PROBLEM DETAILS = Below are entries; count the lines containing the string "Speed". The answer is that number alone.

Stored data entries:

"""

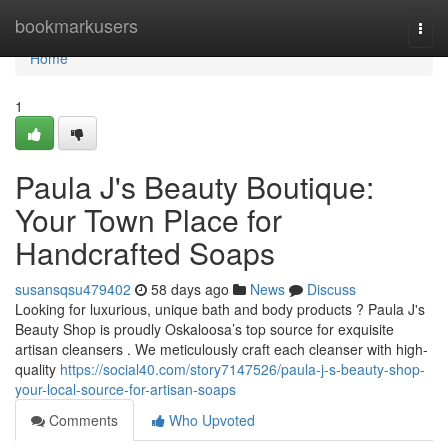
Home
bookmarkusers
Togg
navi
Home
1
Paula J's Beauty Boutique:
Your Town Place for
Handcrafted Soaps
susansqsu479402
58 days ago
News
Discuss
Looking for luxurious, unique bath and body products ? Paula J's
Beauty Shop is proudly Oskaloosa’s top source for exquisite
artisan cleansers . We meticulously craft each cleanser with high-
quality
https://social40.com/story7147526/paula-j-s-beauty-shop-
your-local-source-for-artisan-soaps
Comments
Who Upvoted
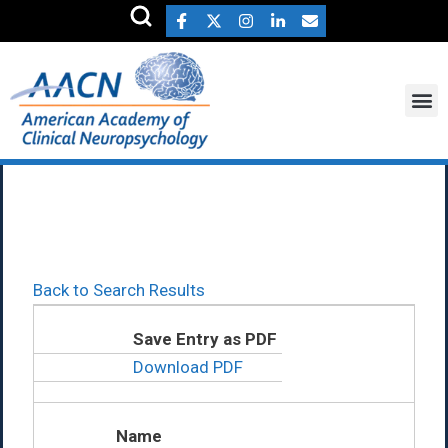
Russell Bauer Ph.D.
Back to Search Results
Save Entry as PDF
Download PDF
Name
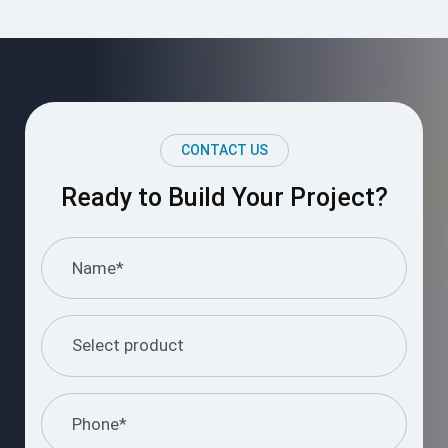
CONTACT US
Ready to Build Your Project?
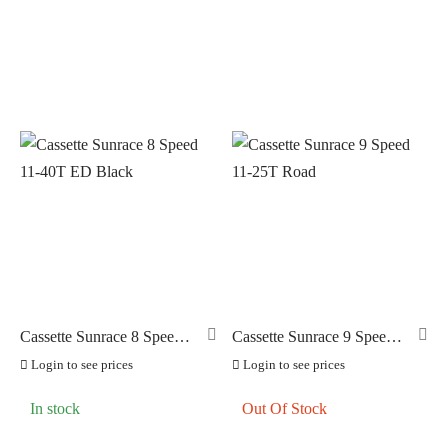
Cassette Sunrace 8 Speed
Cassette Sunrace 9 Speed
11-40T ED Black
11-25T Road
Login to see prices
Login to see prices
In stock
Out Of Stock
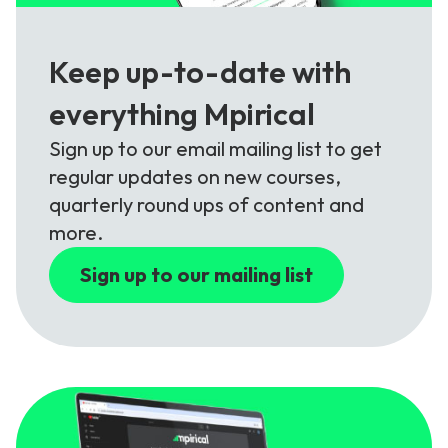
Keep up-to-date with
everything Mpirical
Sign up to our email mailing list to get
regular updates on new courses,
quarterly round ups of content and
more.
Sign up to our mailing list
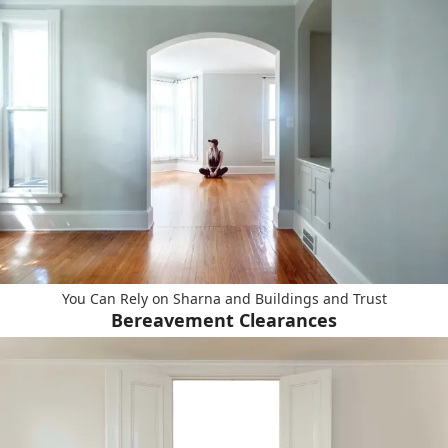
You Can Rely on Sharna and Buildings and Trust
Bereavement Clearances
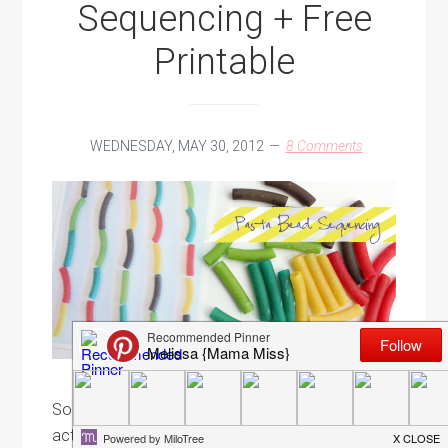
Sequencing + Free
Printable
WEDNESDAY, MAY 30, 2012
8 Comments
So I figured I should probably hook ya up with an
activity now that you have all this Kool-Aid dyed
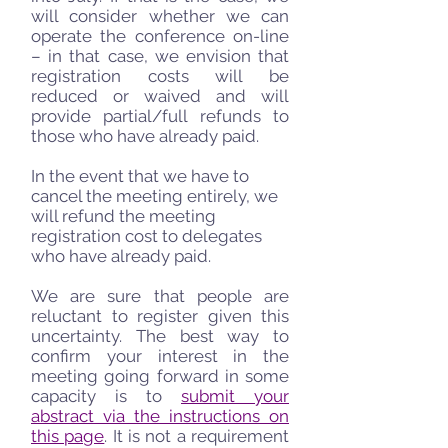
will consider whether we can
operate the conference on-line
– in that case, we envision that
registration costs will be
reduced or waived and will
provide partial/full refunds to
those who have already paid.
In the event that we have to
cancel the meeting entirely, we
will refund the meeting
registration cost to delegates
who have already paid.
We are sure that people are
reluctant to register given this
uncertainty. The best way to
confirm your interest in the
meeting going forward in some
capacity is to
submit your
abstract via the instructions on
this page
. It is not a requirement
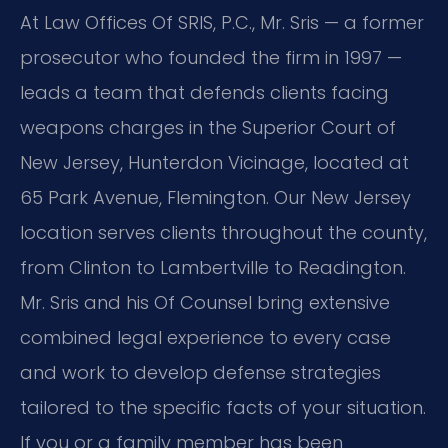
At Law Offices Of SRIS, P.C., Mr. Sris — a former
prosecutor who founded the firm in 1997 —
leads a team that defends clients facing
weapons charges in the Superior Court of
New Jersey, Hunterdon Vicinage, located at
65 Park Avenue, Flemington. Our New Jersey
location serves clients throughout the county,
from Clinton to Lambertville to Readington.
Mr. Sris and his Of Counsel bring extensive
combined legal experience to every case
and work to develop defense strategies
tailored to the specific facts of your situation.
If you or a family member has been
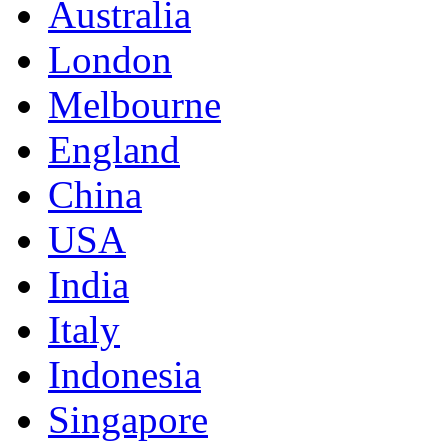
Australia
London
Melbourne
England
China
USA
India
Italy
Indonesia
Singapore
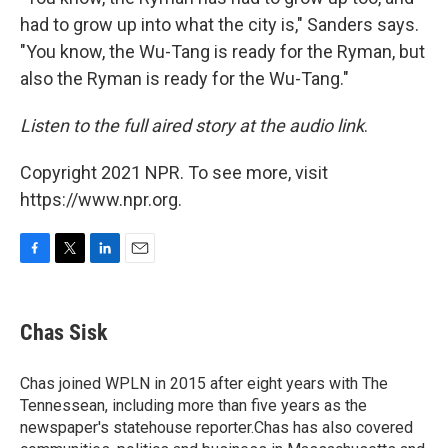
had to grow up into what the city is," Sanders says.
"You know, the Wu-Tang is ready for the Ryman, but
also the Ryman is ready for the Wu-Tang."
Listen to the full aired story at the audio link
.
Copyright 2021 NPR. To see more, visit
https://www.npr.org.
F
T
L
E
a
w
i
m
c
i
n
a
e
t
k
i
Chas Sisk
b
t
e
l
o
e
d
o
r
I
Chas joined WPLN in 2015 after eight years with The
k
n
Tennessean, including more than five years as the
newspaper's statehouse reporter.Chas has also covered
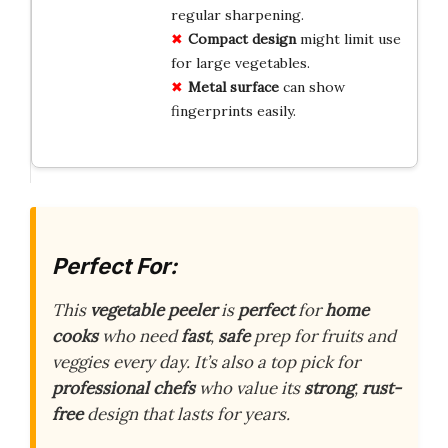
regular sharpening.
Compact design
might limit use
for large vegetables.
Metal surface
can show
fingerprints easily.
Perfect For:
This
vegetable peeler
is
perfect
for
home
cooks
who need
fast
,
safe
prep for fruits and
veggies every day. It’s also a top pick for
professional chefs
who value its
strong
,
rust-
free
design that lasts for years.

"""

WORKED SOLUTION = 2